Vamos, daqui a pouco mais de duas horas, dar início, na livraria Bertrand Picoas-Plaza, à sessão de apresentação do livro Angola, Me Diz Ainda, da autoria do poeta José Luis Mendonça. Vamos certamente ter sala cheio, numa prova de que a poesia ainda consegue mobilizar-nos de corpo e espírito. E é um sinal também do interesse em Portugal pela cultura angolana.
Dir-se-ia que a Guerra e Paz editores só tem uma mínima relação com a edição de poesia. É altura, agora que publicamos este livro, cheio de dor e de esperança, de fazer um balanço da que fizemos até agora com a poesia.
E a surpresa é que a Guerra e Paz tem um acervo que começa na poesia fortemente erótica de Pietro Aretino, passando pelos poemas dos “escritos Pornográficos” de Boris Vian, a acabar no proibidíssimo “O Bordel das Musas”, de Claude Le Petit, que levou a que o seu autor fosse queimado vivo na fogueira. A esta dimensão clássica e contemporânea internacional, juntamos a poesia satírica de Jorge de Sena, e juntámos dois monstros da poesia de língua portuguesa, Luis de Camões, de que publicámos uma edição popular de “Os Lusíadas”, num excelente trabalho de Helder Guégués, e vários livros de antologias de poemas de Fernando Pessoa, esse génio que sozinho era uma língua, que sozinho era uma pátria, que sozinho era uma multidão de sexos e de pessoas. Mais recentemente, de Tiago Nené, publicámos “Este Obscuro Objecto do Desejo”, vencedor do Prémio literário Maria Amália Vaz de Carvalho. Numa colecção muito especial e pessoal, o editor quis também publicar duas vozes extraordinárias. Uma é a voz poética do romeno Dinu Flamand, que escreveu “Sombras e Falésias”, um livro sobre a morte da mãe, a que António Lobo Antunes, no prefácio, chamou “um requiem majestoso”. A outra é a voz de Eugénia de Vasconcellos, que nos ofereceu em livro “O Quotidiano a Secar em Verso”, de que o poeta e crítico José Mário Silva disse: “Eis um livro meteorito, deveras imprevisto no seu fulgor de objecto poético não identificado, uma coisa que brilha lá no alto, prestes a desfazer-se em chamas enquanto atravessa, exuberante, a tranquila atmosfera da literatura portuguesa.”

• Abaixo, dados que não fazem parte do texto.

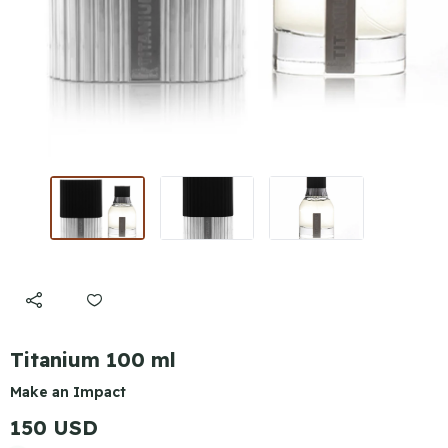
Titanium 100 ml
Make an Impact
150 USD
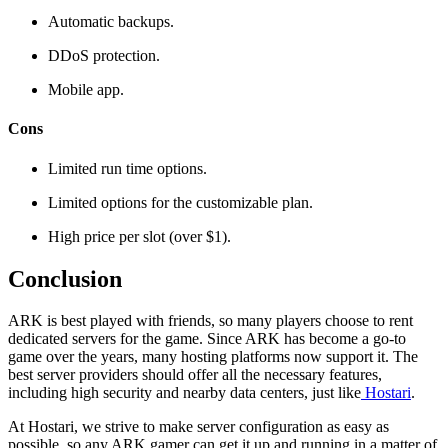
Automatic backups.
DDoS protection.
Mobile app.
Cons
Limited run time options.
Limited options for the customizable plan.
High price per slot (over $1).
Conclusion
ARK is best played with friends, so many players choose to rent
dedicated servers for the game. Since ARK has become a go-to
game over the years, many hosting platforms now support it. The
best server providers should offer all the necessary features,
including high security and nearby data centers, just like
Hostari
.
At Hostari, we strive to make server configuration as easy as
possible, so any ARK gamer can get it up and running in a matter of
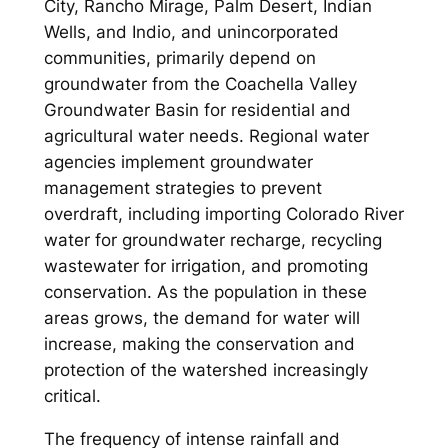
City, Rancho Mirage, Palm Desert, Indian
Wells, and Indio, and unincorporated
communities, primarily depend on
groundwater from the Coachella Valley
Groundwater Basin for residential and
agricultural water needs. Regional water
agencies implement groundwater
management strategies to prevent
overdraft, including importing Colorado River
water for groundwater recharge, recycling
wastewater for irrigation, and promoting
conservation. As the population in these
areas grows, the demand for water will
increase, making the conservation and
protection of the watershed increasingly
critical.
The frequency of intense rainfall and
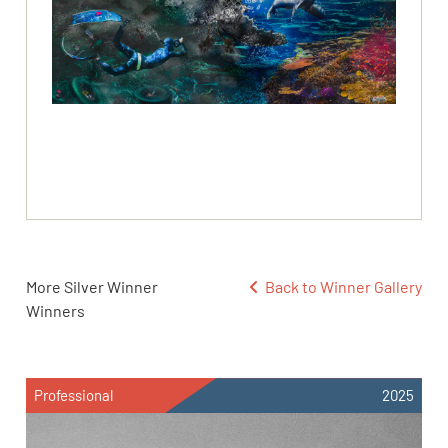
More Silver Winner
Back to Winner Gallery
Winners
Professional
2025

É a este acervo e a esta tradição, de livros cuja linguagem é fortemente erótica e muito intensa, que vem agora juntar-se a voz angolana de José Luis Mendonça.
Romancista, jornalista, ensaísta, vencedor em Angola do Prémio Nacional de Cultura e Artes na categoria de Literatura, José Luís Mendonça oferece-nos um livro que está perigosamente próximo do real. Melhor do que nós fala a poesia do autor:
A cor da Humanidade
Acontece que mesmo sem ser americano
também eu nasci na América. E me sentei até
na cadeira onde sentou
Abraham Lincoln. Me chamaram
primeiro presidente negro.
Nessa terra onde as flechas do grande chefe índio
Touro Sentado
já não caçam bisontes
fui rei da música pop. Não é que me chamaram
o negro mais branco da América?
Depois da dipanda visitei a casa
do meu pai lá nos Alhais.
Um miúdo que passava falou olha o preto.
Serei eu um pretérito imperfeito
que só fala pretoguês?
Aqui no ventre solar da mamãe África
me chamam mestiço, laton e outros
conglomerados étnicos. Até branco me chamam.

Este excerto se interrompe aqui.